A question from the carb-lovers club: how do you deal with a lack of protein and carbohydrates during a detox?

People come to our programme consciously; that it, the client comes ready to undergo a detox and push through. In addition, we also make juices that have a sufficient amount of vegetable protein so people don’t feel tired. The spinach that we all know and love is rich in protein, and we can add it to almond milk, which has different fats, proteins, vitamins, and minerals. We also have smoothies with organic protein. All in all, your body is getting everything it needs in our programmes. But for our cleansing programmes, we still recommend selecting days where you don’t have to be very active or do cardio training. Yoga is fine though, and it’s really beneficial. Personally, I do yoga and surf, but I also do strength training twice a week. I like core strengthening as well.

How do you plan to develop further as a businesswoman and as a person?

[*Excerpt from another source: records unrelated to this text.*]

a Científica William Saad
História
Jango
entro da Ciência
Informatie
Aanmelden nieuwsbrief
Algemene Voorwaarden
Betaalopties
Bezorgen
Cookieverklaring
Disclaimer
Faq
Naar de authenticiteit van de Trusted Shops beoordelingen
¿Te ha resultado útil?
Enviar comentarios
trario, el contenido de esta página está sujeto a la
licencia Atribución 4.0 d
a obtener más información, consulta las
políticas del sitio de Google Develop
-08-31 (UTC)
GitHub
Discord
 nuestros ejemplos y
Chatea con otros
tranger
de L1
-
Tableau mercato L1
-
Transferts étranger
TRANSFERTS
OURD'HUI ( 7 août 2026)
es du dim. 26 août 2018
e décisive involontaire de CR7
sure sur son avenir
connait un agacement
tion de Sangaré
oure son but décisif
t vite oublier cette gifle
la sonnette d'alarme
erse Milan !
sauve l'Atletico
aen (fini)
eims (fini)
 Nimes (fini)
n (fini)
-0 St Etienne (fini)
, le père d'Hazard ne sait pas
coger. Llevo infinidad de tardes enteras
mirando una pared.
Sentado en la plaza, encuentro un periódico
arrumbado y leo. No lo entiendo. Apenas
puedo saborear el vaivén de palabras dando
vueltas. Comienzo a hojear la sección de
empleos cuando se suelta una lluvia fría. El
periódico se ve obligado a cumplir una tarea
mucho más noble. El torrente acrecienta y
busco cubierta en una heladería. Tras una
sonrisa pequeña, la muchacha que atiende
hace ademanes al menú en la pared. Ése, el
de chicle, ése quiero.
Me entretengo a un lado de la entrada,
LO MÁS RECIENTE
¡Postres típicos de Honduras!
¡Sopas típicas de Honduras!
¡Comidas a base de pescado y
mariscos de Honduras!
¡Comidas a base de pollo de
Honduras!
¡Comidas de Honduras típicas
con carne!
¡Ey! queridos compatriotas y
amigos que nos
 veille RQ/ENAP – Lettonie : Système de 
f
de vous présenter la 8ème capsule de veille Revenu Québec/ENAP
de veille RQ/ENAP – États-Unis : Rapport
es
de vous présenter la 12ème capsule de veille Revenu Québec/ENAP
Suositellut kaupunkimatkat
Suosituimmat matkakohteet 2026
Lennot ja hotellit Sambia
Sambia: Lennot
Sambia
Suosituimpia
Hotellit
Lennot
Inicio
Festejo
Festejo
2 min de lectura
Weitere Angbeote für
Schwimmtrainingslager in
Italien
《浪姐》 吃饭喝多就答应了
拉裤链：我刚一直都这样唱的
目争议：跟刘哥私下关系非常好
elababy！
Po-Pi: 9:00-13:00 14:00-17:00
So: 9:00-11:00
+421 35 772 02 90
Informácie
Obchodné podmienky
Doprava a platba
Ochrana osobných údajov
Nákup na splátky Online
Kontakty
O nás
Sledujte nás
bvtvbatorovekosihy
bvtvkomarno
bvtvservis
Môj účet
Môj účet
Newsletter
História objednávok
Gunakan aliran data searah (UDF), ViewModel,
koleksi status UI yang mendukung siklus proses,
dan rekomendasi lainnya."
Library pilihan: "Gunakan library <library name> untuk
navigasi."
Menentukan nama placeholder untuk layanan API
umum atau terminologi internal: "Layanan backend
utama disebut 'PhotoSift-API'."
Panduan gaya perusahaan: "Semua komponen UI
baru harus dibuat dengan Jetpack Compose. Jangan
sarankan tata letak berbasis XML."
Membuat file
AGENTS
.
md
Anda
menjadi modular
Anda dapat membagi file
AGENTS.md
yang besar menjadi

We want the company to grow and spread to different regions of Russia and to other countries as well. In other words, we want to create a chain. On a more personal level, I’m still fully devoted to the Organic Religion project, but I might go back to school in the future, possibly abroad. But I don’t want to leave Russia forever. It’s my home, and I like the idea of doing something good here. All of the projects I’d like to work with have to be aimed at doing something good for society. I don’t want to just resell something; I want to create something useful and interesting.

If education helps in business, then how would you say it affects your thinking?

An education is necessary if for no other reason than to broaden your outlook on life. It is also a way of communicating, socializing, and developing an atmosphere in order to move forward. I wouldn't have grown into the person and businesswoman I am today had I not gone back to school. Work is important, but without an education, it would be like walking with your eyes closed. You’ll undoubtedly make a lot of mistakes, and you won’t have the ‘shield’ you need in order to find your way in the real world.